Development Generally Clause Samples
The "Development Generally" clause outlines the general terms and expectations governing the development of a project, product, or service under an agreement. It typically specifies the parties' responsibilities, timelines, and standards for the development process, such as milestones, deliverables, and quality requirements. By establishing a clear framework for how development activities will be conducted, this clause helps ensure that both parties understand their obligations and reduces the risk of misunderstandings or disputes during the development phase.
Development Generally. As of the Effective Date and subject always to Pfizer’s retained rights to the Patents and Licensed Know-How and the limitations and restrictions set forth herein, Licensee shall have full control, responsibility (financial and otherwise) and authority, at Licensee’s cost and expense, over development, registration, importation, manufacture, and Commercialization of the Licensed Products to be sold or supplied by Licensee in the Territory under this Agreement.
Development Generally. As of the Effective Date and subject always to Shionogi's retained rights to the Patents and Licensed Know-How and the limitations and restrictions set forth herein, Licensee shall have full control, responsibility (financial and otherwise) and authority, at Licensee's cost and expense, over development, registration, importation, manufacture, and Commercialization of the Licensed Products to be sold or supplied by Licensee in the Territory under this Agreement.
Development Generally. After the Research Term and subject to Sections 3.6.2, 5.4.1(a) and (b), 5.4.2 and 5.4.3, Novartis will be solely responsible for conducting, at its sole expense, the Development of its Products as it determines appropriate in its sole discretion.

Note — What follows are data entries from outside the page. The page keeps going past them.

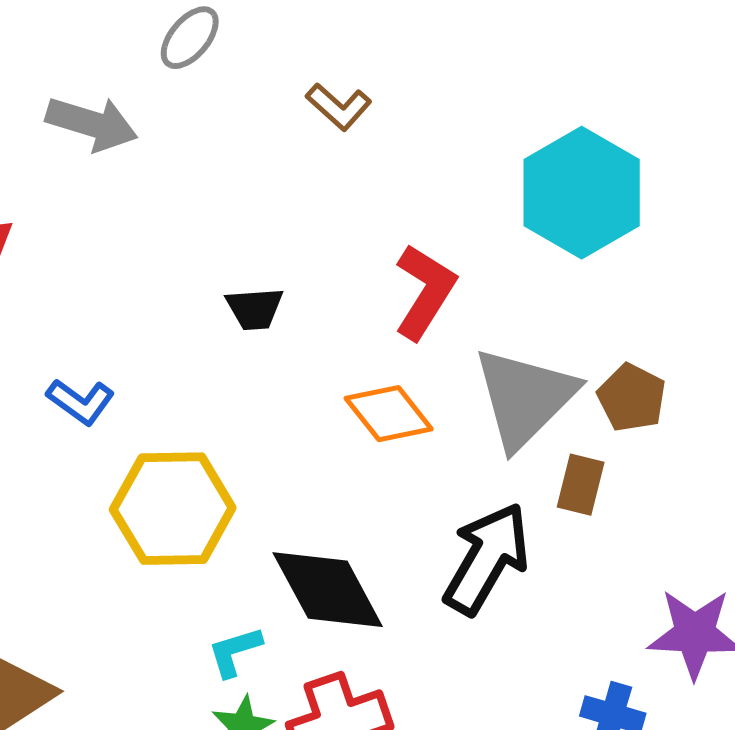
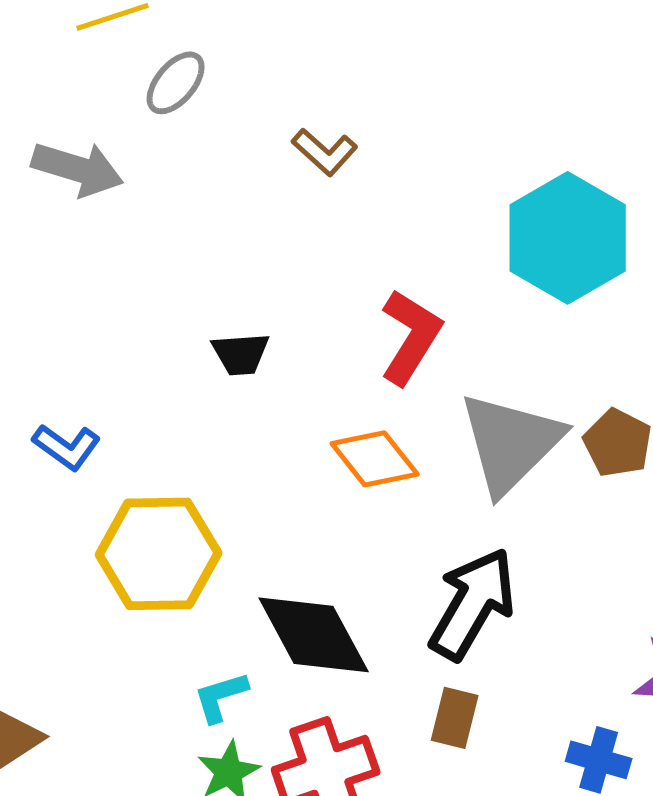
brown rectangle: (581, 485) -> (455, 718), moved

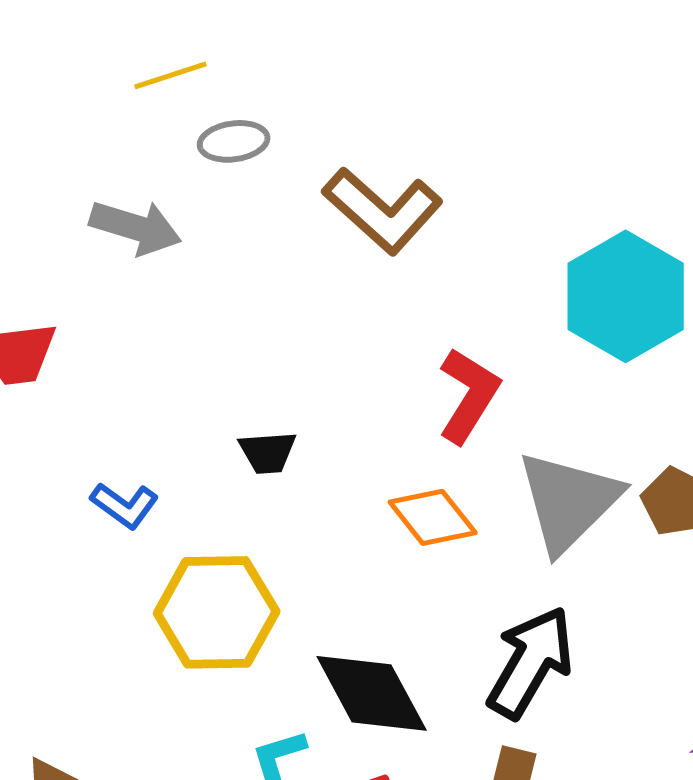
gray ellipse: (176, 83) -> (234, 141), turned 42
brown L-shape: (325, 152) -> (383, 210), size x1.8
black trapezoid: (241, 354) -> (268, 452), moved

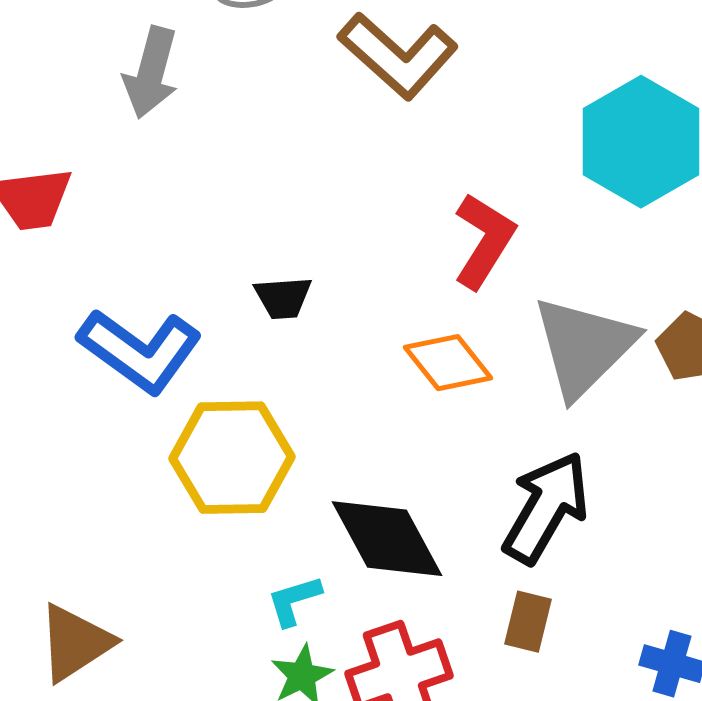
gray arrow: (136, 227) -> (151, 73), turned 88
blue L-shape: (125, 505) -> (140, 351), size x1.8

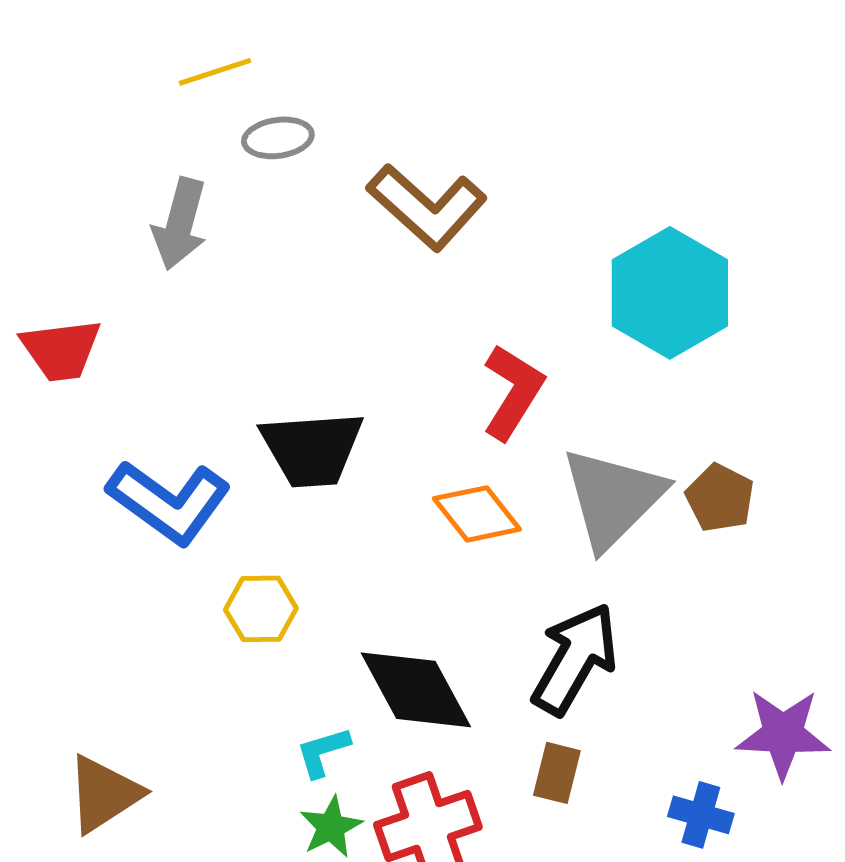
black trapezoid: (283, 298) -> (312, 449), size x1.8
yellow hexagon: (232, 458) -> (261, 609), size x0.6

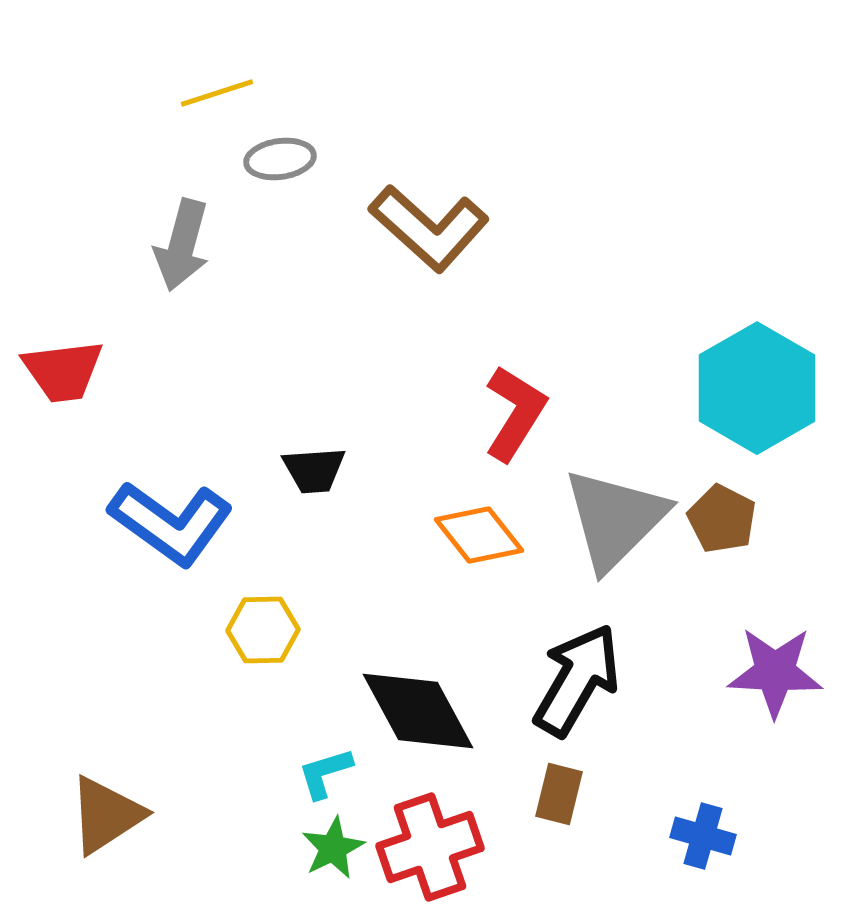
cyan hexagon: (670, 293) -> (757, 388), moved
black trapezoid: (312, 449) -> (314, 470), size x0.6
purple star: (783, 734) -> (775, 672), moved

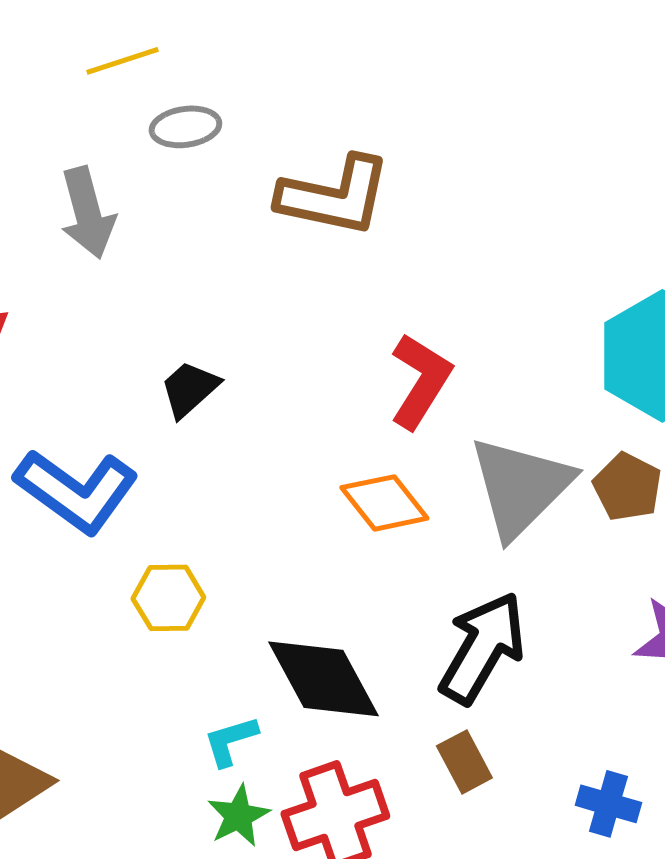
brown L-shape: (429, 228) -> (334, 196), turned -30
gray arrow: (182, 245) -> (87, 213), turned -30
black trapezoid: (314, 470) -> (189, 389), moved, turned 142
brown rectangle: (559, 794) -> (464, 762), turned -42

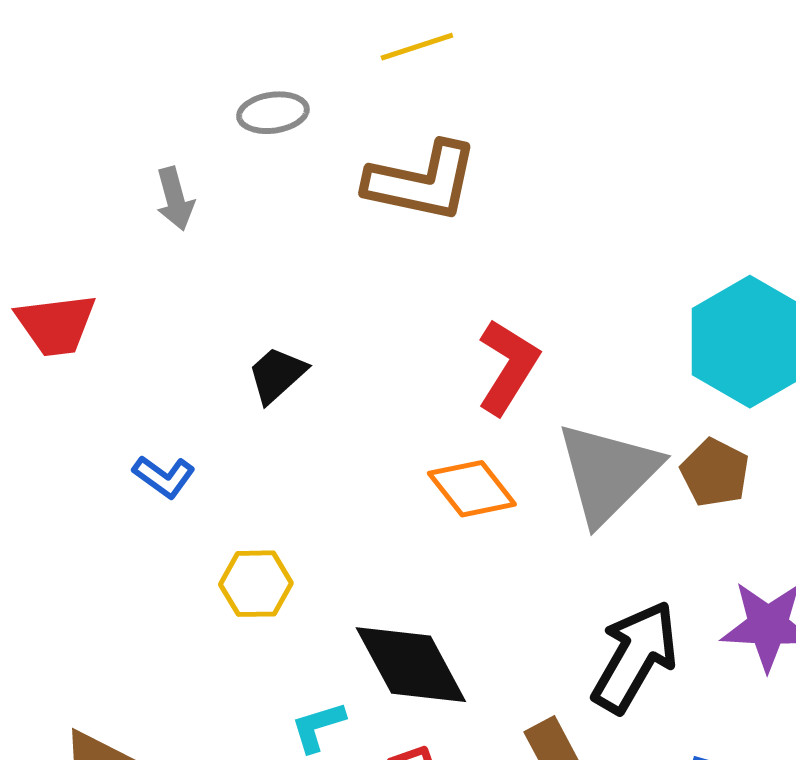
yellow line: (122, 61) -> (417, 47), moved
gray arrow: (87, 213) -> (175, 199), size x0.7
blue L-shape: (76, 491) -> (164, 477), size x0.5
black arrow: (482, 648) -> (635, 657), moved

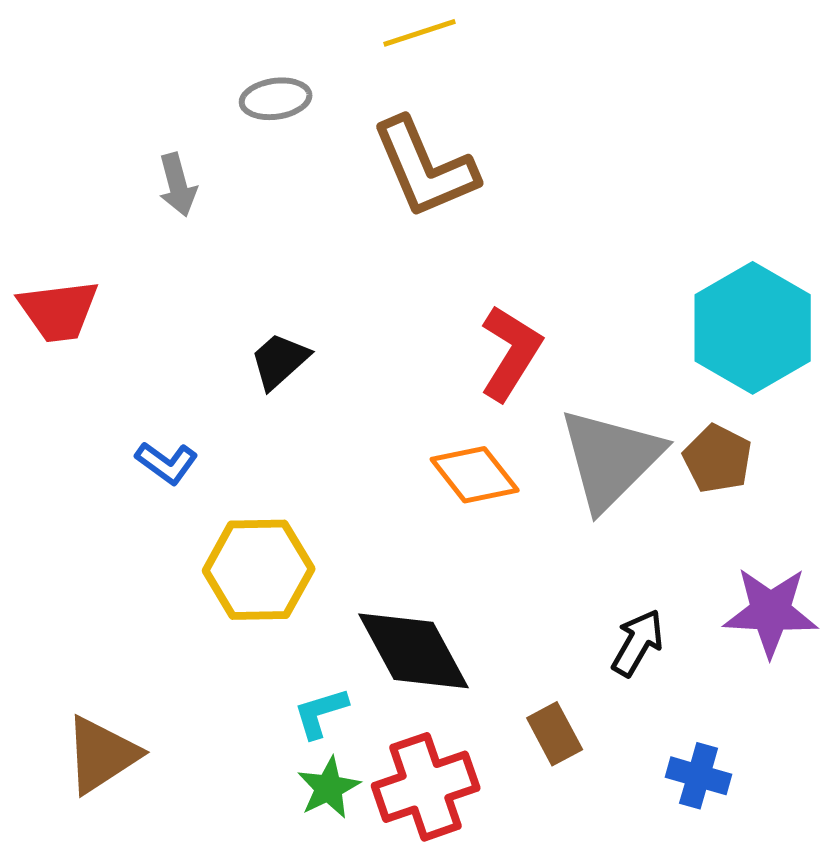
brown L-shape: (422, 182) -> (425, 168), turned 55
yellow hexagon: (256, 584) -> (259, 570), size x1.5
black arrow: (635, 657) -> (638, 643), size x0.6

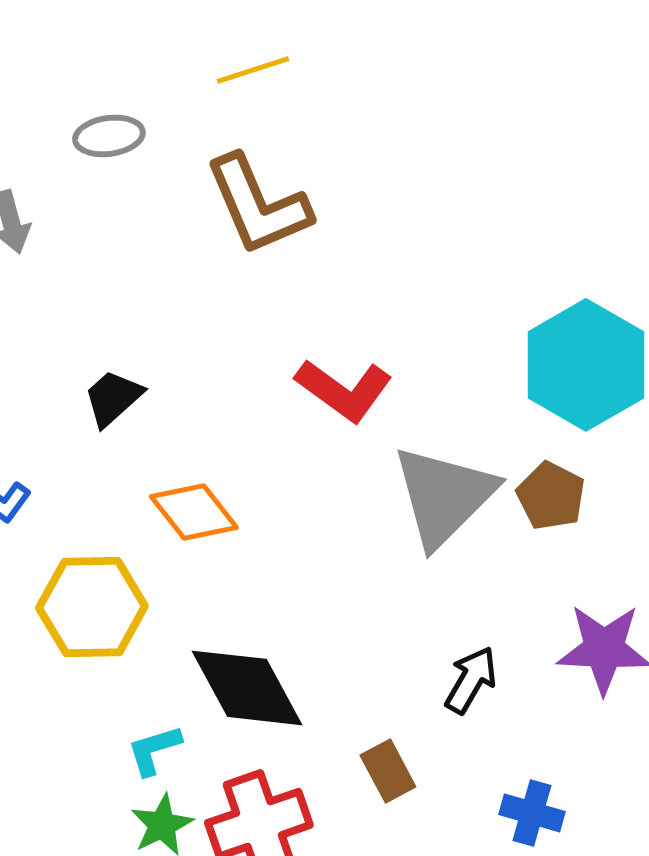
red L-shape: (511, 353) -> (344, 390), turned 94
orange diamond: (475, 475) -> (194, 512), moved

Development Generally. As of the Effective Date and subject always to ▇▇▇▇▇▇’s retained rights to the Patents and Licensed Know-How and the limitations and restrictions set forth herein, Licensee shall have full control, responsibility (financial and otherwise) and authority, at Licensee’s cost and expense, over development, registration, importation, manufacture, and Commercialization of the Licensed Products to be sold or supplied by Licensee in the Territory under this Agreement.
Development Generally. Commencing upon the Effective Date and subject to Section 4 and other terms of this Agreement, as between Durect and Alpharma, Alpharma shall be responsible, at its sole Cost, for development of and procuring Regulatory Approval for the Product in the Territory (all such activities the “Development Program”).
Development Generally. The Parties’ respective responsibilities for the research and Development of the Product are set forth in this Article 3 and in the Development Plan. Each Party agrees that in performing its obligations under this Agreement (a) it shall comply with all applicable current international regulatory standards, including Good Laboratory Practice, Good Manufacturing Practice and Good Clinical Practice and other rules, regulations and requirements and (b) it will not employ or use any person that has been debarred under Section 306(a) or 306(b) of the US Federal Food, Drug and Cosmetic Act (or similar sanctions in other countries).
Development Generally. Both Valeant and Meda have the right to undertake development work (whether alone or together) in respect of products that fall within the scope of the Licensed Patents, Licensed Know-How or Licensed Clinical Data, in particular on any new formulations of such products. In the event that a Party intends to undertake development work, prior to commencing such development work, the Party undertaking such development work shall notify the other Party and provide it with details of the proposed development work. ***, the JSC shall meet to agree, in accordance with the terms of Clauses 3.4 and 3.5, to the terms of a development plan in respect of the development work to be undertaken (“Development Plan”). Such development work shall be conducted in accordance with the Development Plan.
Development Generally. Following the Original Effective Date, the Parties (through the Development Working Team) jointly developed and agreed on the Development Plan. Each Party shall use Commercially Reasonable Efforts to perform its designated responsibilities and work under the Development Plan; provided, that each Party acknowledges that there is no guarantee of any successful results from the performance of such Development Plan.
Development Generally. On and subject to the terms set forth in this Agreement, the Developers will work together toward the development of the Project. Each Developer (or one or more of its Affiliates, if appropriate) shall perform the services, cooperate with each other Developer and its Affiliates, and supply the elements of the Project set forth for that Developer on Exhibit B.
Development Generally. Upon and following the Completion of a Research Program and Adaptimmune’s exercise of its Option with respect to a Development Candidate, Adaptimmune shall (a) have the sole responsibility for development of such Development Candidate from filing of an IND through clinical studies into a pharmaceutical Product containing such Development Candidate for use in the Field, and (b) use Commercially Reasonable Efforts to develop such Product in the Field.